And Justice for All? The individual determinants of access to justice: evidence from population-wide data
23/04/2026
Diogo Britto, INSPIRE Faculty Affiliate and CLEAN Director, has obtained funding from the Italian Science Fund (FIS) for a project which analyses the individual determinants of access to justice using population-wide data.
Justice is a fundamental institution promoting rule of law which is crucial for socioeconomic development. However, the presence of a formal judicial system does not necessarily guarantee broad and equitable access to justice. A major barrier to advancing our understanding about access to courts has been data availability. We lack large-scale administrative datasets linking court cases to detailed individual-level information on the population of potential users and on
the events driving the individual needs to use courts.
This proposal will leverage such data for entire Brazil along with state-or-art methods for causal inference to advance our understanding about access to courts.

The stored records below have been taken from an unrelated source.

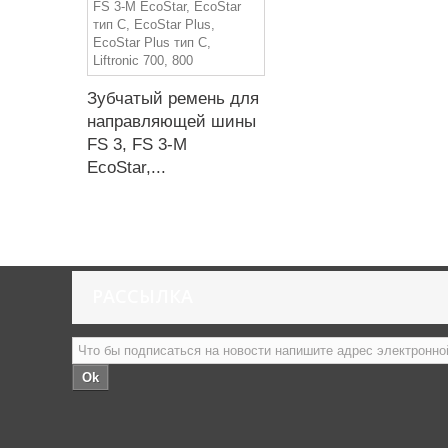
Зубчатый ремень для
направляющей шины
FS 3, FS 3-M
EcoStar,...
РАССЫЛКА
Ok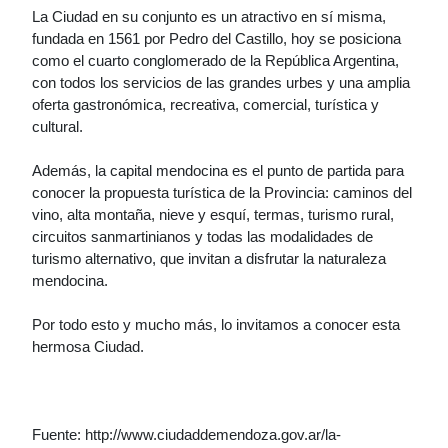
La Ciudad en su conjunto es un atractivo en sí misma,
fundada en 1561 por Pedro del Castillo, hoy se posiciona
como el cuarto conglomerado de la República Argentina,
con todos los servicios de las grandes urbes y una amplia
oferta gastronómica, recreativa, comercial, turística y
cultural.
Además, la capital mendocina es el punto de partida para
conocer la propuesta turística de la Provincia: caminos del
vino, alta montaña, nieve y esquí, termas, turismo rural,
circuitos sanmartinianos y todas las modalidades de
turismo alternativo, que invitan a disfrutar la naturaleza
mendocina.
Por todo esto y mucho más, lo invitamos a conocer esta
hermosa Ciudad.
Fuente: http://www.ciudaddemendoza.gov.ar/la-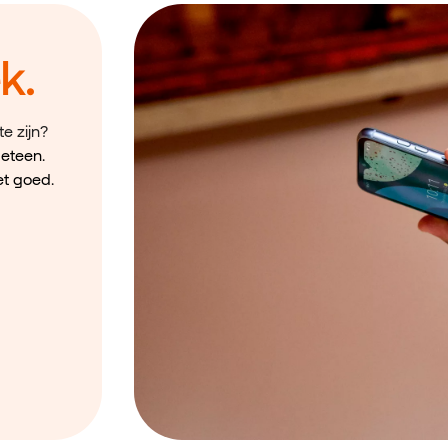
k.
e zijn?
eteen.
et goed.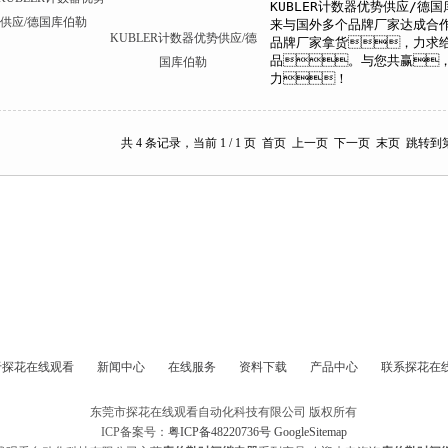
KUBLER计数器优势供应/德
国库伯勒
共 4 条记录，当前 1 / 1 页 首页 上一页 下一页 末页 跳转到
于探花在线观看
新闻中心
在线服务
资料下载
产品中心
联系探花在
东莞市探花在线观看自动化科技有限公司 版权所有
ICP备案号：
粤ICP备48220736号
GoogleSitemap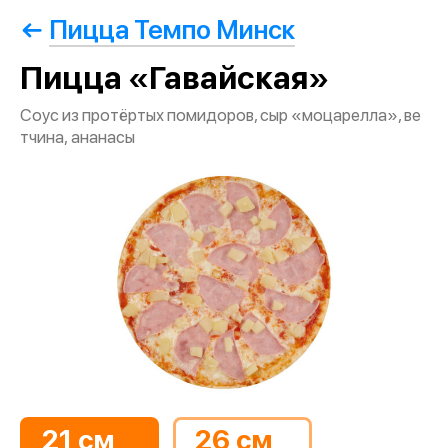
Пицца Темпо Минск
Пицца «Гавайская»
Соус из протёртых помидоров, сыр «моцарелла», ве
тчина, ананасы
21 см
26 см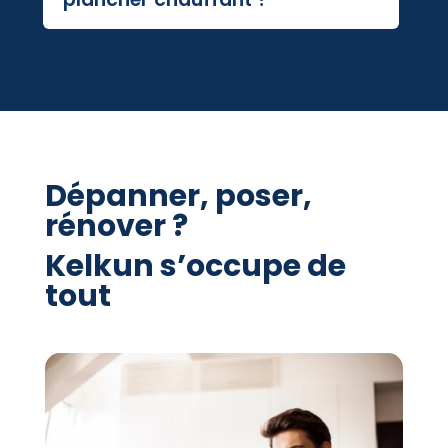
Dépanner, poser,
rénover ?
Kelkun s’occupe de
tout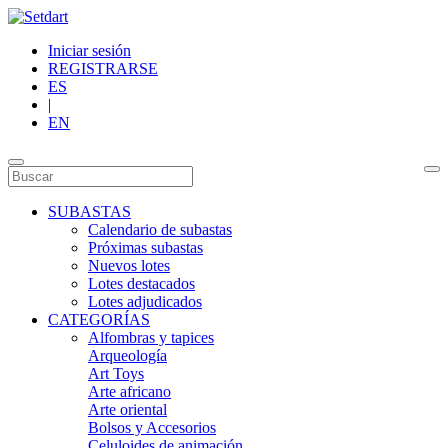
Iniciar sesión
REGISTRARSE
ES
|
EN
SUBASTAS
Calendario de subastas
Próximas subastas
Nuevos lotes
Lotes destacados
Lotes adjudicados
CATEGORÍAS
Alfombras y tapices
Arqueología
Art Toys
Arte africano
Arte oriental
Bolsos y Accesorios
Celuloides de animación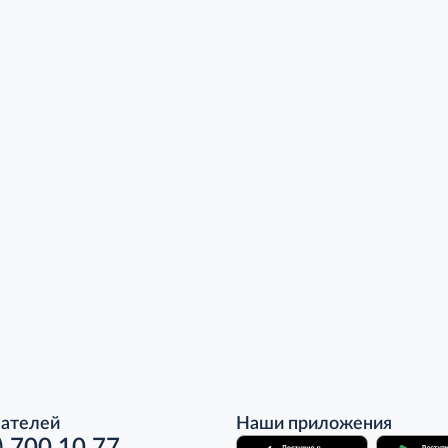
пателей
Наши приложения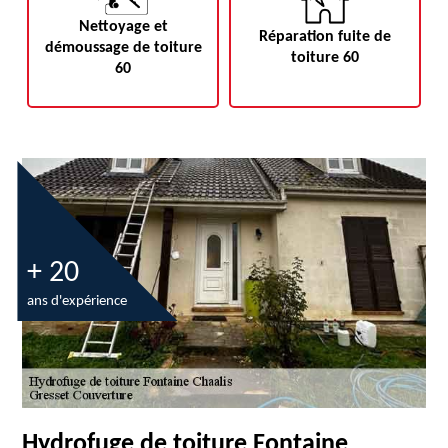
Nettoyage et
Réparation fuite de
démoussage de toiture
toiture 60
60
+ 20
ans d'expérience
Hydrofuge de toiture Fontaine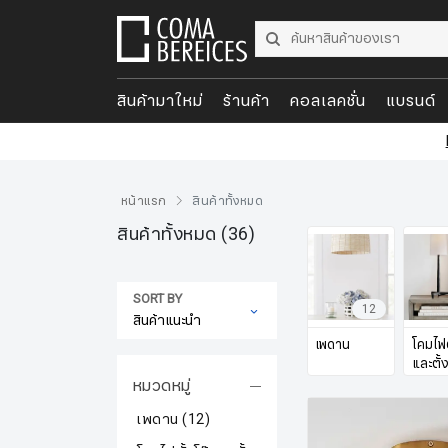
สินค้ามาใหม่
ร้านค้า
คอลเลคชั่น
แบรนด์
หน้าแรก
สินค้าทั้งหมด
สินค้าทั้งหมด
(36)
SORT BY
12
เพดาน
โคมไฟต
และตั้ง
หมวดหมู่
เพดาน
(12)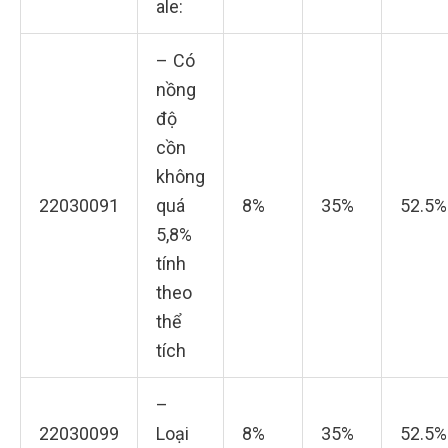
ale:
– Có
nồng
độ
cồn
không
22030091
quá
8%
35%
52.5%
5,8%
tính
theo
thể
tích
–
22030099
Loại
8%
35%
52.5%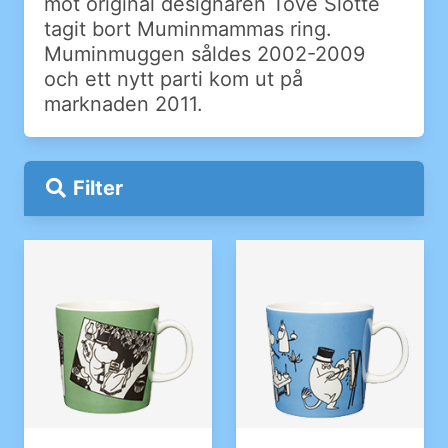
mot original designaren Tove Slotte
tagit bort Muminmammas ring.
Muminmuggen såldes 2002-2009
och ett nytt parti kom ut på
marknaden 2011.
Filter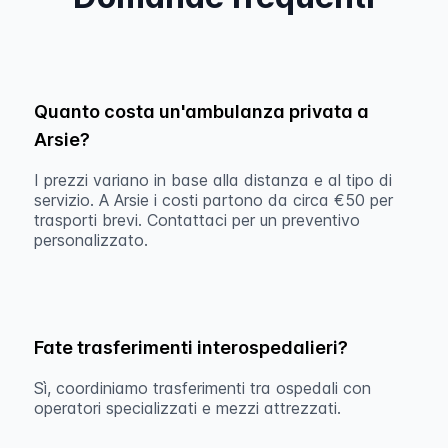
Quanto costa un'ambulanza privata a
Arsie?
I prezzi variano in base alla distanza e al tipo di
servizio. A Arsie i costi partono da circa €50 per
trasporti brevi. Contattaci per un preventivo
personalizzato.
Fate trasferimenti interospedalieri?
Sì, coordiniamo trasferimenti tra ospedali con
operatori specializzati e mezzi attrezzati.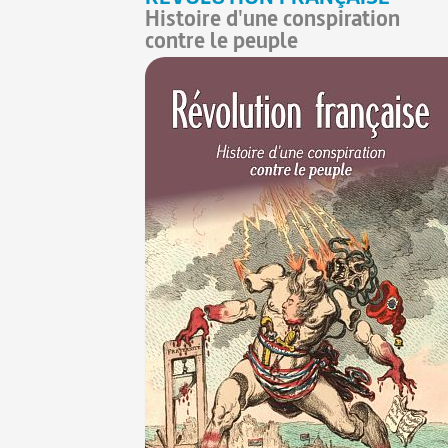
Histoire d'une conspiration
contre le peuple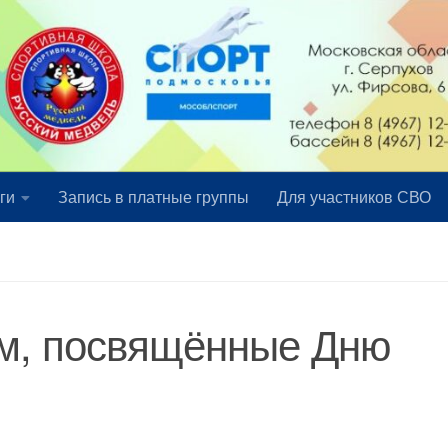
ги
Запись в платные группы
Для участников СВО
м, посвящённые Дню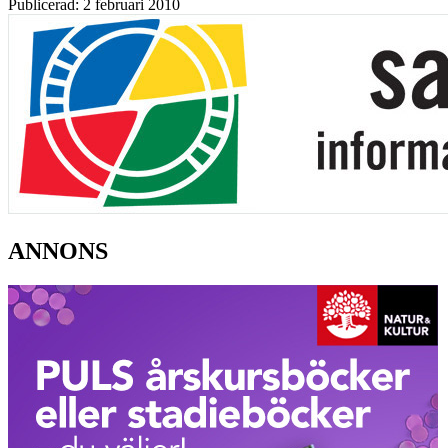
Publicerad: 2 februari 2010
ANNONS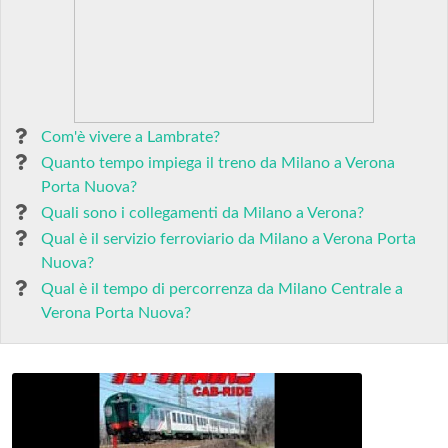
Com'è vivere a Lambrate?
Quanto tempo impiega il treno da Milano a Verona
Porta Nuova?
Quali sono i collegamenti da Milano a Verona?
Qual è il servizio ferroviario da Milano a Verona Porta
Nuova?
Qual è il tempo di percorrenza da Milano Centrale a
Verona Porta Nuova?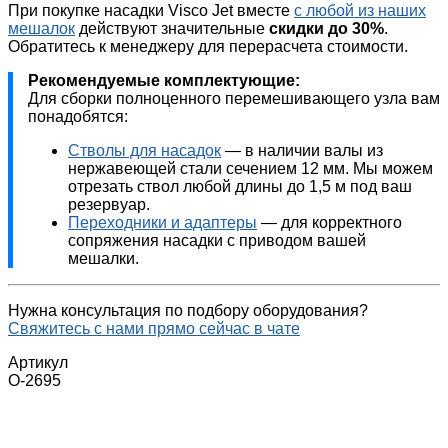
При покупке насадки Visco Jet вместе
с любой из наших
мешалок
действуют значительные
скидки до 30%
.
Обратитесь к менеджеру для перерасчета стоимости.
Рекомендуемые комплектующие:
Для сборки полноценного перемешивающего узла вам
понадобятся:
Стволы для насадок
— в наличии валы из
нержавеющей стали сечением 12 мм. Мы можем
отрезать ствол любой длины до 1,5 м под ваш
резервуар.
Переходники и адаптеры
— для корректного
сопряжения насадки с приводом вашей
мешалки.
Нужна консультация по подбору оборудования?
Свяжитесь с нами прямо сейчас в чате
Артикул
О-2695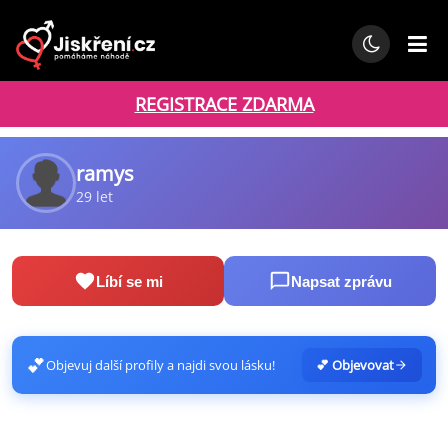
REGISTRACE ZDARMA
ramys
29 let
Líbí se mi
Napsat zprávu
💕
Objevuj další profily a najdi svou lásku!
💕 Objevovat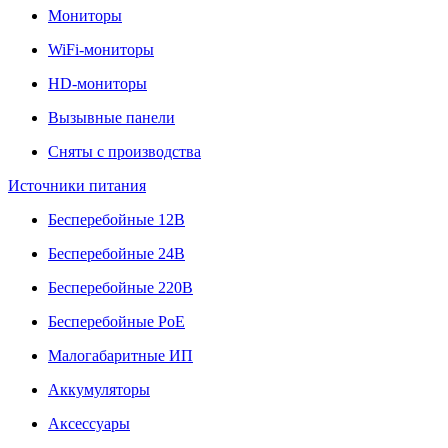
Мониторы
WiFi-мониторы
HD-мониторы
Вызывные панели
Сняты с производства
Источники питания
Бесперебойные 12В
Бесперебойные 24В
Бесперебойные 220В
Бесперебойные PoE
Малогабаритные ИП
Аккумуляторы
Аксессуары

Project 1 will investigate the causal effects of individual income on the probability that individuals file and win lawsuits – does money buy justice? This will be the first study to provide systematic, large-scale causal evidence on this question, which relates to important fairness and efficiency issues.
Project 2 will study a major reform changing litigation costs in labor justice, investigating how it affected access to justice by different groups. We have limited evidence on the impacts of these costs on who accesses the justice system, for what reasons, and with what outcome, and thus limited evidence on how litigation costs affect equal access to justice.
Project 3 will provide novel evidence about the influence of personal connections on judicial decisions. Evidence
on this issue has been extremely limited. The results will also be relevant for the design of recusal rules defining when judges should be disqualified from cases.
Project 4 will investigate how positive experience in courts affects future plaintiff’s behavior, leveraging the random assignment of judges to cases. It will provide evidence on the benefits of promoting broader access to justice.